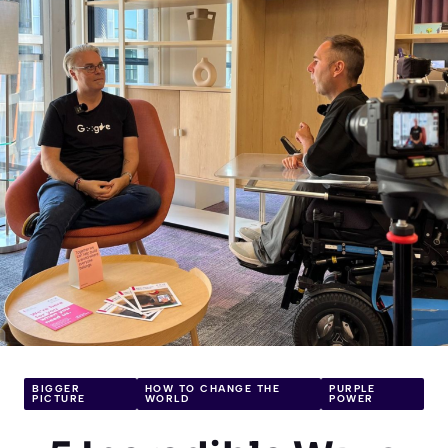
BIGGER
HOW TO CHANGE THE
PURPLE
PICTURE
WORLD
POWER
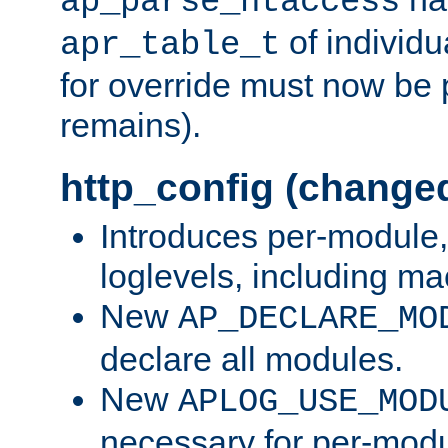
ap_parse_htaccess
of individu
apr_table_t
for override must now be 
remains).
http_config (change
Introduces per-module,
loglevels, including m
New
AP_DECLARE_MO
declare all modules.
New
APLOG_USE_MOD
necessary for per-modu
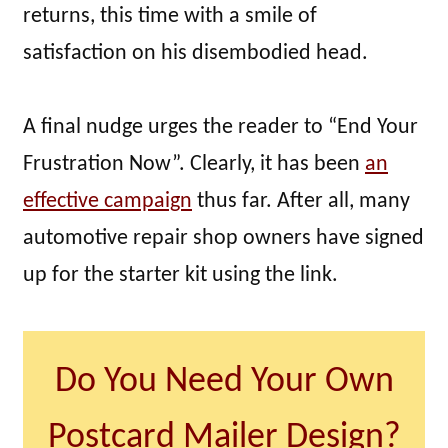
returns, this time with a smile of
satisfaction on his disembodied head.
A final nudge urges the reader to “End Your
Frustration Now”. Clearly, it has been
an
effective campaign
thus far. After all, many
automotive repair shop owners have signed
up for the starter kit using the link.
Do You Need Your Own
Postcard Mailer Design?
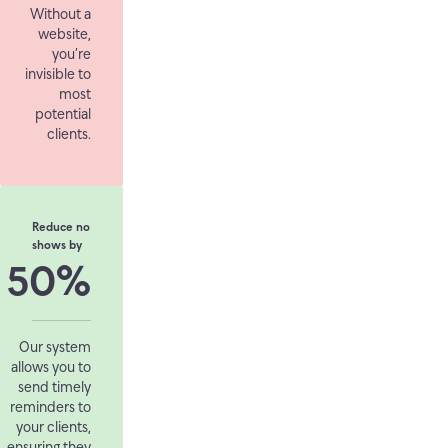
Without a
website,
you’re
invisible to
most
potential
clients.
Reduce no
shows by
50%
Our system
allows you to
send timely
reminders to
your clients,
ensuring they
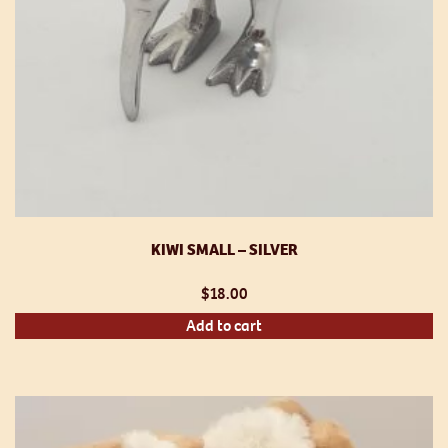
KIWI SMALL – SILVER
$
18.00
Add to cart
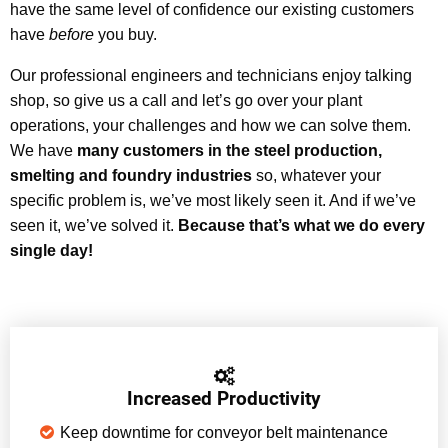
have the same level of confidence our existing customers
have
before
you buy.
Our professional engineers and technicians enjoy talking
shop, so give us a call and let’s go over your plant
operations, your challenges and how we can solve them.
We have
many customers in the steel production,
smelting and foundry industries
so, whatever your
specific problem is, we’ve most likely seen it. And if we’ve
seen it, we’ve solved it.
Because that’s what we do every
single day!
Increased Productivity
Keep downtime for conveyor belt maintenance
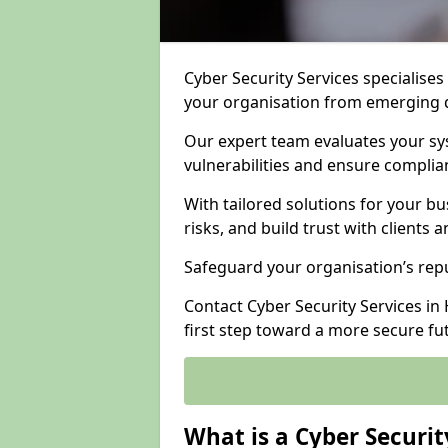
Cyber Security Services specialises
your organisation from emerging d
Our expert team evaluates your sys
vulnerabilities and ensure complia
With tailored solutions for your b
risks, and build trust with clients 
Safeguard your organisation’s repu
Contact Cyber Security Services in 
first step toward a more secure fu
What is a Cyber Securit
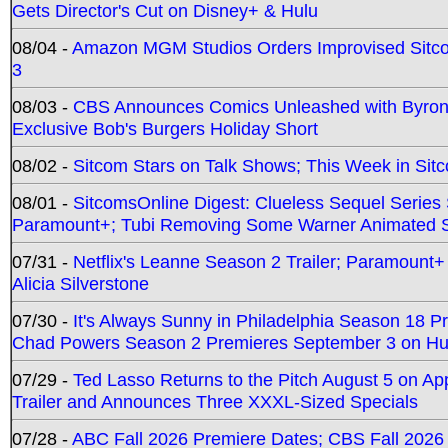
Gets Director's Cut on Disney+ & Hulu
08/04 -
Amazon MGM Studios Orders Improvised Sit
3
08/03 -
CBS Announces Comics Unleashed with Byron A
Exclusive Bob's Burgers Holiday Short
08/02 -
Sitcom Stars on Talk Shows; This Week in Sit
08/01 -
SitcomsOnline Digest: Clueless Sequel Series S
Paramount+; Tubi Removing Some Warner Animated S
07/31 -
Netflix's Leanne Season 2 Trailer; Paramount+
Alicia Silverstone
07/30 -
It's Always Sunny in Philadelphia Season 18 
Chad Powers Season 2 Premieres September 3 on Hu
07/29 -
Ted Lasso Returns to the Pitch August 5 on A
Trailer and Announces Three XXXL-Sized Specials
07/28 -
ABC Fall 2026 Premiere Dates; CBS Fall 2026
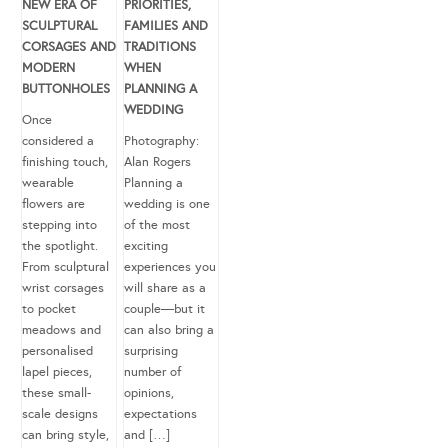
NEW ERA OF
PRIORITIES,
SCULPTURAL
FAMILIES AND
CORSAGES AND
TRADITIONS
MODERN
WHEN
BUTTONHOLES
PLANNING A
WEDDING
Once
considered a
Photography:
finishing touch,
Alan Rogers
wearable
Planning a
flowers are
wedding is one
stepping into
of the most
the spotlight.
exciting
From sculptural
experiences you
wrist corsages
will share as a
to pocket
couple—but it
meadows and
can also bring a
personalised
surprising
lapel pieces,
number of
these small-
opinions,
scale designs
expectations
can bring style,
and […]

————————

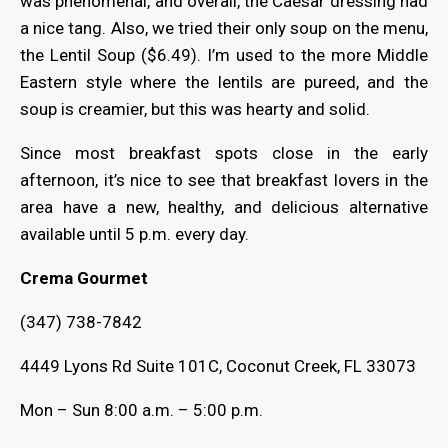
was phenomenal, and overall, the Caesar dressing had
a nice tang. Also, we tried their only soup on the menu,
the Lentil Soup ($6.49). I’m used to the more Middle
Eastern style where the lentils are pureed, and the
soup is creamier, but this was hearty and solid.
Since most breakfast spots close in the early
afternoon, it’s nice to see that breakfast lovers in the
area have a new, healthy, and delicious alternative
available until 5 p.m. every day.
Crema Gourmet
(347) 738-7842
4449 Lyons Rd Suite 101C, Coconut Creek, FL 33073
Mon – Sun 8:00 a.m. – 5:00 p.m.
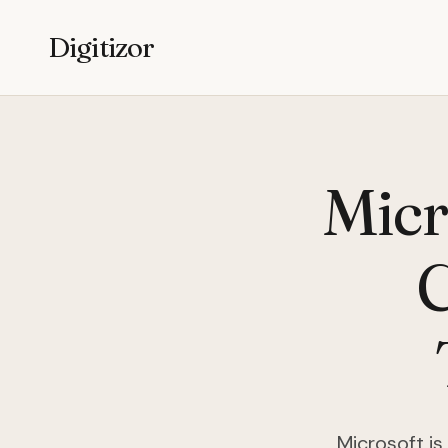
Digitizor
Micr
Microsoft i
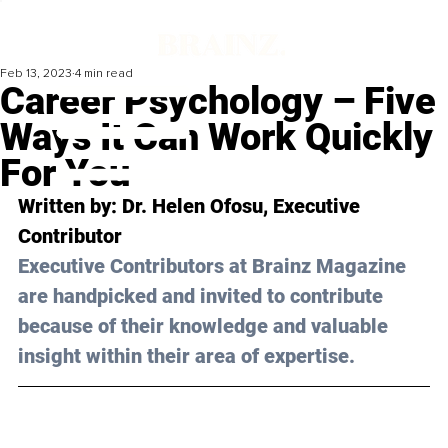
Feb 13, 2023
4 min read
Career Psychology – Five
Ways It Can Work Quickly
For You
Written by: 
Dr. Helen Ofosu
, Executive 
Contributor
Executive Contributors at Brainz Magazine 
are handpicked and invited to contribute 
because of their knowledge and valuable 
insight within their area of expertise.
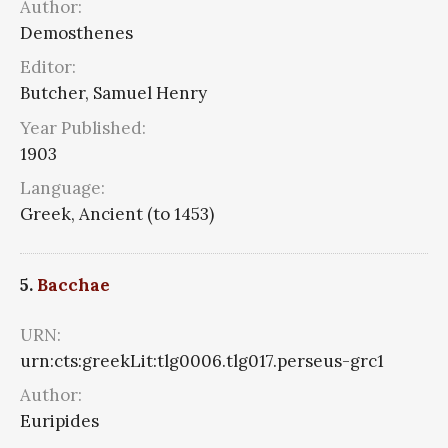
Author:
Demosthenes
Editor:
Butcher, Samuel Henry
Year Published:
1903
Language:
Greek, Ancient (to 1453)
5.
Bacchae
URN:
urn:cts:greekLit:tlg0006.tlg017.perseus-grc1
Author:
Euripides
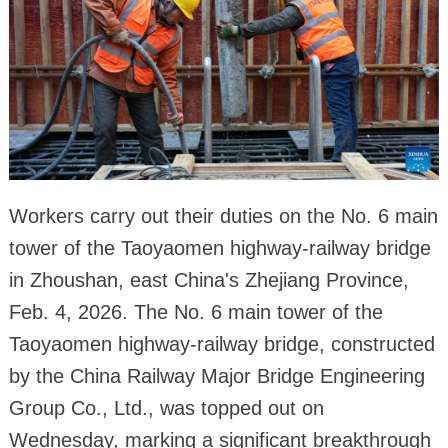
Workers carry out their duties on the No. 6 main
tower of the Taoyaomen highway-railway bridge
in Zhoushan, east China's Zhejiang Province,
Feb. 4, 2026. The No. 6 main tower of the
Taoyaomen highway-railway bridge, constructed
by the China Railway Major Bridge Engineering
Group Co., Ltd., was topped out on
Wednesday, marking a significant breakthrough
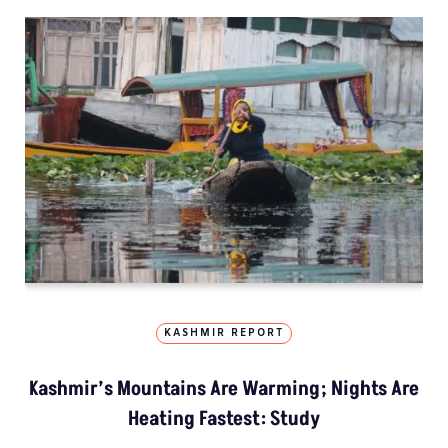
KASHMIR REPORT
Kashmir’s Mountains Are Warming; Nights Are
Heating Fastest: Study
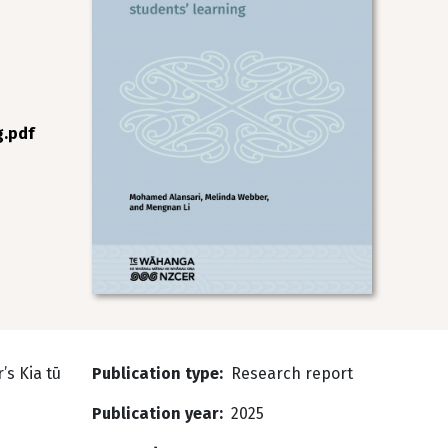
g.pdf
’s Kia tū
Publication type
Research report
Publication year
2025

————————

> Problem to work on: What number of lines in the records hold "Paramount"? Reply with that number alone.

> Response to the task: 2